La Comisión, además de Montero Ríos, incorporó a Buenaventura Abárzuza, exministro liberal de Ultramar; José Garnica, magistrado; Rafael Cerero, Teniente General de Ingenieros; Wenceslao Ramírez de Villaurrutia, marqués de Villaurrutia, diplomático y exministro de Estado y como secretario, al diplomático y embajador Emilio de Ojeda.
Ambas delegaciones se reunieron en el Quai d’Orsay, sede del ministerio de Asuntos Exteriores francés. Presidía la delegación americana William R. Day, secretario de Estado, quien inició las conversaciones con un breve discurso en el que aseguraba que los vencedores procederían con Justicia. Montero Ríos le respondió que España sólo pide eso: Justicia.

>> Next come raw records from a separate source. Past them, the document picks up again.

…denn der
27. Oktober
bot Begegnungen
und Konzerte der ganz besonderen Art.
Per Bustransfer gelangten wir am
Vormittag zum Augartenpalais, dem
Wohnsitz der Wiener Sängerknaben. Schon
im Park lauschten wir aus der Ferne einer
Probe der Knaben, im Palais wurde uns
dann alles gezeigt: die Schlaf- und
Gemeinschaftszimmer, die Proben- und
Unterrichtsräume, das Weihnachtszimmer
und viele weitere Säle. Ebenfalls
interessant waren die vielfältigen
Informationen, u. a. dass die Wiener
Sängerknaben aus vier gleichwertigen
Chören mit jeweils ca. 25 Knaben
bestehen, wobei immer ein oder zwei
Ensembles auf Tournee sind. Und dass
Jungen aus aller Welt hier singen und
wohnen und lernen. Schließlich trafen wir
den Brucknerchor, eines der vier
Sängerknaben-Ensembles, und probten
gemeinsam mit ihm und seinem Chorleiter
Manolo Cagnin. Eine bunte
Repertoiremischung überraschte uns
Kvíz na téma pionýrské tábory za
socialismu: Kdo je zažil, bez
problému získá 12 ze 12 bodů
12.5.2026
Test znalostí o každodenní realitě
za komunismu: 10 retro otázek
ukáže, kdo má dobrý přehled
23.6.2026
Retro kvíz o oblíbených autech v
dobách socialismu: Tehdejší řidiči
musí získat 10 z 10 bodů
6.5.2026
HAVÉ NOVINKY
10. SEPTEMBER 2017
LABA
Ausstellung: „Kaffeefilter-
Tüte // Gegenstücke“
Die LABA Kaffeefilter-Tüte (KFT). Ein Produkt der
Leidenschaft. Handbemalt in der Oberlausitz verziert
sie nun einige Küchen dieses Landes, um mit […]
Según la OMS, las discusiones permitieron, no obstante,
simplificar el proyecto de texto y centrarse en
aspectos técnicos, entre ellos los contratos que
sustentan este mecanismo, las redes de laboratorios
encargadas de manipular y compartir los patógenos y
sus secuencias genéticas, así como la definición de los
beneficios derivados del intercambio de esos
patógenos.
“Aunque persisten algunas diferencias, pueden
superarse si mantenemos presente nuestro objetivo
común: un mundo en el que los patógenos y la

Los yanquis se mantuvieron intransigentes con la negativa a la posible modificación, o interpretación que no fuera la suya, del texto del protocolo firmado en Washington por el embajador francés. Ante la postura americana respecto a Cuba y Puerto Rico, la delegación española trató de defender Filipinas, a lo cual también se negaron los norteamericanos.
Si no hay otra salida
Llega a tal extremo la intransigencia, incluso con la amenaza de un desembarco en la Península, que la Comisión española se plantea levantarse de la mesa, pero tras consultar con Madrid, el Gobierno español acuerda que, si no hay otra salida, se firme el Tratado. A última hora, en los detalles de ejecución, la Comisión española consigue algún trato favorable para los intereses particulares de los ciudadanos del país.
Fueron dos meses de sacrificio y amarguras, lucharon con todo su esfuerzo y patriotismo, pero el protocolo previo firmado en Washington era intangible. Era sí o sí. No hubo resquicio para negociar, era un «Diktatt» al más puro estilo autoritario prepotente. Se formalizó allí su firma el 10 de diciembre de 1898 pasando a la historia como Tratado de París.
Eugenio Montero Ríos, como presidente de la Comisión, fue injustamente tratado por la oposición política y la prensa, sin reconocer la labor realizada y su enorme sacrificio, pero por el gran prestigio de su personalidad, seriedad y su condición de eminente jurista, logró superar estos avatares. A la muerte de Sagasta fue elegido presidente del Partido Liberal y en 1905 fue nombrado presidente del Consejo de Ministros.
Eugenio Montero Ríos, nacido en Santiago de Compostela, fue cinco veces presidente del Senado, presidente del Consejo de Ministros, ministro de Gracia y Justicia (Ley de Registro Civil y del Matrimonio Civil), presidente del Tribunal Supremo, decano del Colegio de Abogados de Madrid, Collar de Carlos III y Toisón de Oro (condecoraciones a las que renunció poco antes de morir, para poder ser enterrado humildemente, sin honores mundanos). Falleció en Madrid en mayo de 1914.
Profundo católico, como él mismo se declaró públicamente, fue injustamente cuestionado por el sector más rancio de la Iglesia por su defensa de la legislación laica en las Cortes Constituyentes de 1869, postura precursora de la que sería oficial de separación Estado-Iglesia tras el Concilio Vaticano II.